Und dieser Austausch finde nicht nur von Bundesland zu Bundesland statt. "Zusammen mit Belgien haben wir das Teleradiologienetz Sankt Vith- Prüm gegründet", so Faltin. Seit 2010 nutzten die beteiligten Kliniken im belgischen Sankt Vith und im deutschen Prüm ein gemeinsames Radiologieinformationssystem, über dass sich gemeinsam Befunde erheben ließen.

Wer nicht mitspielt, ist die KV

Seit Juni sei ein MRT in Prüm eingerichtet worden. Wobei sich Faltin darüber ärgert, dass die Kassenärztliche Vereinigung die Telemedizin noch zu wenig unterstützt. Faltin: "So ein Gerät rechnet sich natürlich nur, wenn es auch ambulant eingesetzt wird." Aber die Ermächtigung zur ambulanten Behandlung liege nun einmal in der Hand der KV und die spiele nicht mit.

Gerade im Aufbau ist bei den Pfälzern ein flächendeckendes video-unterstützes Telemedizinystem für Parkinson-Patienten, das ein so genanntes "Bedside Teaching" enthalte. Das heißt, es werden per Videoübertragung auch Tipps und Schulungen für pflegende Angehörige gegeben.

"Hier versuchen wir, eine stationäre Therapie in den ambulanten Bereich zu verlagern", so Faltin. Diese Strukturen sollten später auf andere Gesundheitsfelder übertragen werden.

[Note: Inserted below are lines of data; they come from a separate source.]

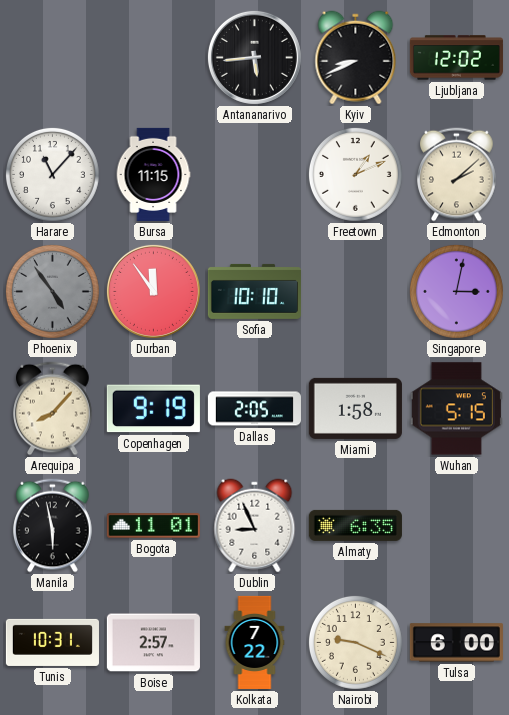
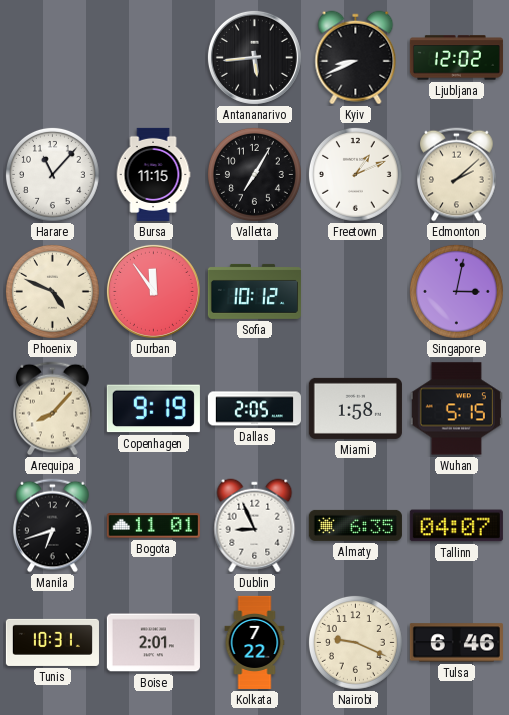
Valletta: none -> 7:05
Phoenix: 4:54 -> 4:49
Phoenix dial: grey -> cream
Sofia: 10:10 -> 10:12
Manila: 5:58 -> 6:42
Tallinn: none -> 04:07
Boise: 2:57 -> 2:01
Tulsa: 6:00 -> 6:46
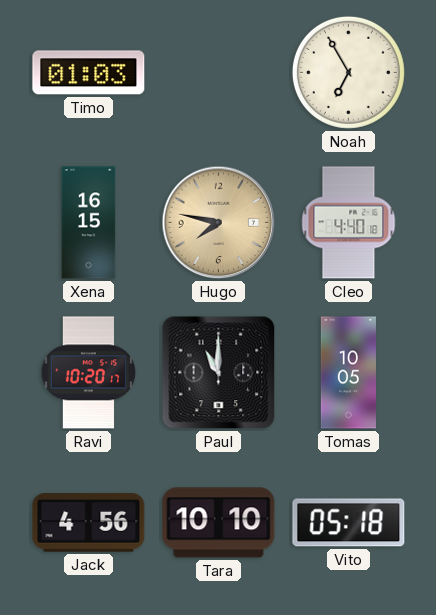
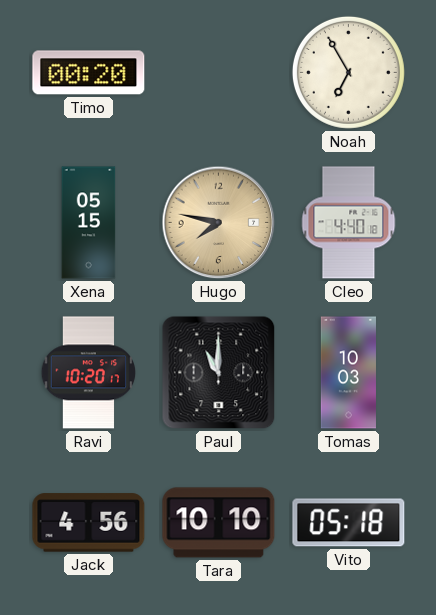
Timo: 01:03 -> 00:20
Xena: 16:15 -> 05:15
Tomas: 10:05 -> 10:03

Die ersten Großprojekte laufen also. Was die Technik aber bislang nicht berücksichtigt, ist der demografische Wandel. Sachsen ist von diesem laut Regina Rösler vom Sächsischen Staatsministerium für Soziales und Verbraucherschutz besonders betroffen. "2020 wird über ein Drittel der Bevölkerung in Sachsen 60 Jahre und älter sein", so das Ergebnis von Hochrechnungen.

 Gerade in einem Bundesland wie Sachsen, in dem Ärztemangel bereits Thema ist, ist die telemedizinsiche Versorgung wichtig. Daher forderte Rösler: "Die Telemedizin-Produkte müssen an diese Entwicklung angepasst werden." Vor allem in der Praktikabilität für die Altersgruppe 60-plus sei von Herstellerseite noch einiges zu tun.